Deutsche Maschinen- und Schiffbau AG
Deutsche Maschinen- und Schiffbau AG Rostock | |
---|---|
legal form | Corporation |
founding | June 1, 1990 |
Seat | Rostock , Germany |
management |
|
Branch | shipbuilding |
The German mechanical engineering and shipbuilding AG Rostock (DMS) was a German shipbuilding company .
On June 1, 1990, DMS was founded by the Treuhandanstalt in Berlin. The DMS was the legal successor to the VEB Kombinat Schiffbau and a member of the Association for Shipbuilding and Marine Technology (VSM).

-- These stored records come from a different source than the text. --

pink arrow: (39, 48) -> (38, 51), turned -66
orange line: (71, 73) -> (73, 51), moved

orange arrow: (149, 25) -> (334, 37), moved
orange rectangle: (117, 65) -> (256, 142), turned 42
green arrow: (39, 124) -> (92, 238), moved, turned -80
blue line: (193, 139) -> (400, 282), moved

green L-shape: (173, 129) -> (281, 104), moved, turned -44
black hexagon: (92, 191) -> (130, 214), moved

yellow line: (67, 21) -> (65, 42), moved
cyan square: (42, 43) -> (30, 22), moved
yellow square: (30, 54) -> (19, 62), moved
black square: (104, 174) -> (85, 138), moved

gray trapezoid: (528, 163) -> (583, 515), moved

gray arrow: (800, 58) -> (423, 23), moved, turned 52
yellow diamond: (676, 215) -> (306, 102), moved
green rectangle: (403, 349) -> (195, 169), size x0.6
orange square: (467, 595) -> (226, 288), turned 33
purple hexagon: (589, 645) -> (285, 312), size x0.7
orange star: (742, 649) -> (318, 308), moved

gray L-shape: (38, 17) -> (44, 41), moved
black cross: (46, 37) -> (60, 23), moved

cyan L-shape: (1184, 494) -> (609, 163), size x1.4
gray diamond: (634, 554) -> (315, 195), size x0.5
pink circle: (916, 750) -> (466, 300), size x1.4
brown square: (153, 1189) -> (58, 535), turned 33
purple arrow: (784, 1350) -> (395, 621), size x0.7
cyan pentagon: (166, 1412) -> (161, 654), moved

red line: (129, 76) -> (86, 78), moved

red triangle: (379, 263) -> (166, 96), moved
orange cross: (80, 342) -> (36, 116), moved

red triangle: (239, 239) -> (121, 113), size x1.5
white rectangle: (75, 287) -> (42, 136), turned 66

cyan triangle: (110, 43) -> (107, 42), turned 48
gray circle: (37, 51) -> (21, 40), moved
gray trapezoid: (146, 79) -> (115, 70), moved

On June 8, 1990, with effect from June 1, 1990, the Treuhandanstalt in Berlin converted the state- owned companies of the Shipbuilding Combine into 24 limited liability companies and assigned them as subsidiaries of DMS, namely:
- seven shipyards,
- ten specialized mechanical engineering companies,
- an electrical engineering company,
- five consulting and engineering companies
- and the trading house Schiffscommerz.
The shipyards are those who were involved in the seagoing shipbuilding:
- the Warnow shipyard , Rostock-Warnemünde,
- the Volkswerft Stralsund , Stralsund,
- the MTW - Mathias-Thesen-Werft , Wismar,
- the Neptun shipyard , Rostock,
- the Peene shipyard in Wolgast
- the Elbe shipyard Boizenburg , Boizenburg / Elbe
- the Rosslau shipyard , Rosslau / Elbe
Supplier companies were u. a.
- VEB Dieselmotorenwerk Rostock ,
- the VEB Kühlautomat Berlin ,
- VEB Schiffselektronik Rostock ,
- the VEB foundry and machine Torgelow ,
- VEB Isolier- und Kältetechnik Schiffbau,
- the VEB Maschinenbau Halberstadt ,
- the VEB ship plant Barth .
task
The task of DMS according to the guidelines of the Treuhandanstalt was to run these 24 companies and to convert them to West German standards, and to privatize them in a way that was as job-friendly as possible.
Problem
With the collapse of the Soviet Union in the early 1990s and the end of GDR membership in Comecon due to the monetary, economic and social union , the East German shipyards and their suppliers lost their main sales market. The companies were also burdened by wage increases following the German monetary, economic and social union . As a result, unit labor costs rose well above the level of West German industry and reduced competitiveness.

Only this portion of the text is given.